# Segmenting and Clustering Neighborhoods in Toronto

This notebook contains the operations to obtain and manipulate geographical data for Toronto neighourhoods. It is the week three assignment in the Coursera Data Science Capstone project.

In [1]:
import pandas as pd
import numpy as np

import requests
import geocoder
#from bs4 import BeautifulSoup
#import html5lib

#from IPython.display import Image 
#from IPython.core.display import HTML 
#from pandas.io.json import json_normalize

#import folium 

## Part 1: Import data from Wikipedia

Per the instructions in the assignment, the neighourhood names and postal codes can be scraped from [Wikipedia](https://en.wikipedia.org/wiki/List_of_postal_codes_of_Canada:_M).


In [2]:
url = 'https://en.wikipedia.org/wiki/List_of_postal_codes_of_Canada:_M'

The table that contains the data is not named so it can't be easily found by string matching. From visual inspection of the wiki-page, however, it looks like there are not too many tables present. It would, therefore not be too costly to read all of them directly into dataframes.

In [3]:
dataframe_list = pd.read_html(url, flavor='bs4')
len(dataframe_list)

3

The initial asssessment that not too many tables are present on the Wikipedia site is correct. By trial and error (which is feasible since only three frames have to be viewed), '0' is found to be the correct index for the table.

In [4]:
toronto_nbhs = dataframe_list[0]
toronto_nbhs


Unnamed: 0,Postal Code,Borough,Neighbourhood
0,M1A,Not assigned,Not assigned
1,M2A,Not assigned,Not assigned
2,M3A,North York,Parkwoods
3,M4A,North York,Victoria Village
4,M5A,Downtown Toronto,"Regent Park, Harbourfront"
...,...,...,...
175,M5Z,Not assigned,Not assigned
176,M6Z,Not assigned,Not assigned
177,M7Z,Not assigned,Not assigned
178,M8Z,Etobicoke,"Mimico NW, The Queensway West, South of Bloor,..."


### Clean the data

First drop all the rows with unassigned boroughs. This can be done by selecting only the rows in which the borough field is not labelled 'Not assigned'.

In [5]:
# create a  dataframe without unassigned boroughs
toronto_nbhs = toronto_nbhs[toronto_nbhs['Borough']!='Not assigned'] 
toronto_nbhs.reset_index(inplace=True, drop=True)
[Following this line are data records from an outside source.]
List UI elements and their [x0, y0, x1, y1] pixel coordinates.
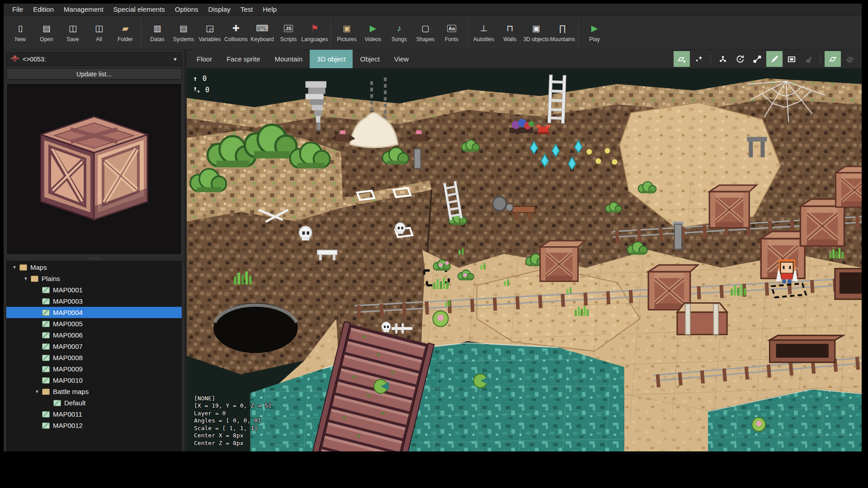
toolbar-mountains-button[interactable]: ∏Mountains [549, 16, 576, 49]
tree-item-label: MAP0011 [53, 410, 82, 418]
tab-mountain[interactable]: Mountain [267, 50, 310, 68]
rectangle-icon [787, 55, 796, 64]
tree-item-map0006[interactable]: MAP0006 [6, 329, 182, 341]
scale-tool[interactable] [749, 51, 765, 67]
toolbar-systems-button[interactable]: ▤Systems [170, 16, 197, 49]
toolbar-autotiles-button[interactable]: ⊥Autotiles [471, 16, 497, 49]
menu-options[interactable]: Options [170, 4, 203, 15]
tree-item-label: MAP0012 [53, 422, 83, 429]
tab-3d-object[interactable]: 3D object [310, 50, 353, 68]
toolbar-collisions-button[interactable]: ✚Collisions [223, 16, 249, 49]
menu-test[interactable]: Test [236, 4, 258, 15]
tree-item-map0005[interactable]: MAP0005 [6, 318, 182, 329]
toolbar-group: ▯New▤Open◫Save◫All▰Folder [5, 16, 140, 49]
toolbar-separator [330, 19, 331, 47]
variables-icon: ◲ [206, 23, 214, 34]
systems-icon: ▤ [179, 23, 188, 34]
toolbar-languages-button[interactable]: ⚑Languages [302, 16, 328, 49]
toolbar-walls-button[interactable]: ⊓Walls [497, 16, 523, 49]
selection-info-line: Scale = [ 1, 1, 1] [194, 425, 272, 432]
toolbar-fonts-button[interactable]: AaFonts [439, 16, 465, 49]
tree-item-default[interactable]: Default [6, 397, 182, 408]
tree-item-label: Battle maps [53, 388, 89, 395]
tree-item-map0010[interactable]: MAP0010 [6, 375, 182, 386]
toolbar-open-button[interactable]: ▤Open [33, 16, 60, 49]
map-icon [42, 411, 50, 418]
menu-file[interactable]: File [7, 4, 28, 15]
wooden-crate-3d-preview [26, 101, 162, 237]
keyboard-icon: ⌨ [256, 23, 268, 34]
tree-expand-caret[interactable]: ▼ [22, 276, 29, 281]
toolbar-all-button[interactable]: ◫All [86, 16, 112, 49]
toolbar-item-label: New [15, 36, 26, 42]
tab-face-sprite[interactable]: Face sprite [219, 50, 267, 68]
toolbar-videos-button[interactable]: ▶Videos [360, 16, 386, 49]
toolbar-keyboard-button[interactable]: ⌨Keyboard [249, 16, 275, 49]
toolbar-variables-button[interactable]: ◲Variables [197, 16, 223, 49]
tree-item-label: Default [64, 399, 86, 407]
menu-management[interactable]: Management [59, 4, 108, 15]
tree-item-plains[interactable]: ▼Plains [6, 273, 182, 284]
tree-item-map0011[interactable]: MAP0011 [6, 408, 182, 420]
fonts-icon: Aa [447, 23, 456, 34]
object-selector-value: <>0053: [23, 56, 46, 63]
tab-view[interactable]: View [387, 50, 416, 68]
pencil-tool[interactable] [766, 51, 783, 67]
map-canvas[interactable]: ↑0 ↑+0 [NONE][X = 19, Y = 0, Z = 5]Layer… [187, 68, 862, 451]
tree-item-map0003[interactable]: MAP0003 [6, 296, 182, 307]
tree-item-label: MAP0007 [53, 343, 83, 350]
object-selector-dropdown[interactable]: <>0053: ▼ [6, 52, 182, 66]
tree-item-map0009[interactable]: MAP0009 [6, 363, 182, 375]
object-3d-preview[interactable] [6, 83, 182, 255]
rotate-tool[interactable] [732, 51, 748, 67]
tree-item-label: MAP0005 [53, 320, 83, 328]
tree-item-battle-maps[interactable]: ▼Battle maps [6, 386, 182, 397]
map-icon [53, 400, 61, 406]
tree-item-map0008[interactable]: MAP0008 [6, 352, 182, 363]
selection-info-overlay: [NONE][X = 19, Y = 0, Z = 5]Layer = 0Ang… [194, 395, 272, 447]
tree-item-label: Plains [42, 275, 60, 282]
update-list-button[interactable]: Update list... [6, 68, 182, 80]
toolbar-item-label: Play [589, 36, 599, 42]
plane-icon [828, 55, 837, 64]
selection-info-line: Angles = [ 0, 0, 0] [194, 417, 272, 425]
editor-tab-bar: FloorFace spriteMountain3D objectObjectV… [187, 50, 862, 68]
tree-expand-caret[interactable]: ▼ [11, 265, 18, 270]
folder-icon [42, 389, 50, 395]
menu-edition[interactable]: Edition [28, 4, 59, 15]
panel-splitter-handle[interactable]: ◌◌◌ [6, 255, 182, 261]
toolbar-datas-button[interactable]: ▥Datas [144, 16, 170, 49]
add-land-tool[interactable] [674, 51, 690, 67]
videos-icon: ▶ [370, 23, 377, 34]
tree-item-map0001[interactable]: MAP0001 [6, 284, 182, 296]
tree-item-map0007[interactable]: MAP0007 [6, 341, 182, 352]
tab-floor[interactable]: Floor [189, 50, 219, 68]
toolbar-shapes-button[interactable]: ▢Shapes [412, 16, 439, 49]
main-toolbar: ▯New▤Open◫Save◫All▰Folder▥Datas▤Systems◲… [4, 16, 862, 50]
tree-expand-caret[interactable]: ▼ [33, 389, 41, 394]
tree-item-map0012[interactable]: MAP0012 [6, 420, 182, 431]
toolbar-pictures-button[interactable]: ▣Pictures [334, 16, 360, 49]
tree-item-label: Maps [30, 263, 47, 271]
toolbar-save-button[interactable]: ◫Save [60, 16, 86, 49]
toolbar-songs-button[interactable]: ♪Songs [386, 16, 412, 49]
add-point-tool[interactable] [691, 51, 707, 67]
translate-tool[interactable] [715, 51, 731, 67]
toolbar-new-button[interactable]: ▯New [7, 16, 33, 49]
tree-item-map0004[interactable]: MAP0004 [6, 307, 182, 318]
paint-tool [801, 51, 817, 67]
toolbar-folder-button[interactable]: ▰Folder [112, 16, 138, 49]
menu-display[interactable]: Display [203, 4, 236, 15]
rectangle-tool[interactable] [783, 51, 800, 67]
tab-object[interactable]: Object [353, 50, 387, 68]
toolbar-scripts-button[interactable]: JSScripts [275, 16, 302, 49]
plane-mode-tool[interactable] [825, 51, 841, 67]
toolbar-play-button[interactable]: ▶Play [581, 16, 608, 49]
tree-item-maps[interactable]: ▼Maps [6, 262, 182, 273]
menu-help[interactable]: Help [258, 4, 282, 15]
autotiles-icon: ⊥ [480, 23, 488, 34]
toolbar-3d-objects-button[interactable]: ▣3D objects [523, 16, 549, 49]
toolbar-item-label: Collisions [224, 36, 247, 42]
menu-special-elements[interactable]: Special elements [108, 4, 170, 15]
toolbar-item-label: Autotiles [473, 36, 494, 42]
Then make sure that all the neighbourhoods that share the same postal code are merged.

In [6]:
# Check how many postal codes have been assigned to more than one neighbourhood
toronto_nbhs['Postal Code'].describe(include='all')

count     103
unique    103
top       M6M
freq        1
Name: Postal Code, dtype: object

There are as many unique postal codes (103) as there are entries (103). Apparently, all the postal codes are allready uniquely assigned to a neighbourhood _entry_.

It may be the case that a neigbourhood entry already combines multiple neighbourhoods with the same postal code. This can be visually verified.

In [7]:
toronto_nbhs.head()

Unnamed: 0,Postal Code,Borough,Neighbourhood
0,M3A,North York,Parkwoods
1,M4A,North York,Victoria Village
2,M5A,Downtown Toronto,"Regent Park, Harbourfront"
3,M6A,North York,"Lawrence Manor, Lawrence Heights"
4,M7A,Downtown Toronto,"Queen's Park, Ontario Provincial Government"


Lastly, fix neighbourhood names that are marked 'Not assigned' by assigning them the name of their borough.

In [8]:
# Check how many neighbourhood names need fixing.
(toronto_nbhs['Neighbourhood']=='Not assigned').sum()

0

Apparently, none of the neighbourhood name entries need fixing.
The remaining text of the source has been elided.